**Action item:**
Below is a block of records; return all of them exactly, but without the images.

+++ Records for this exercise

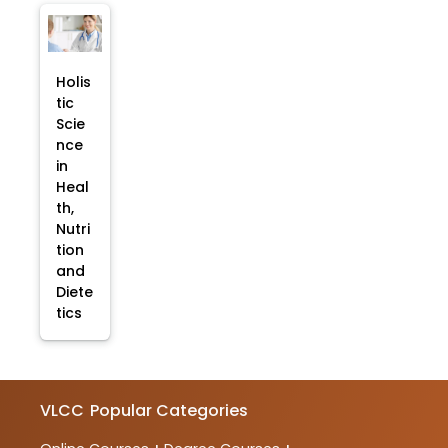
Holis
tic
Scie
nce
in
Heal
th,
Nutri
tion
and
Diete
tics
VLCC
Popular Categories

++++++

**Answer box:**
Holis
tic
Scie
nce
in
Heal
th,
Nutri
tion
and
Diete
tics
VLCC
Popular Categories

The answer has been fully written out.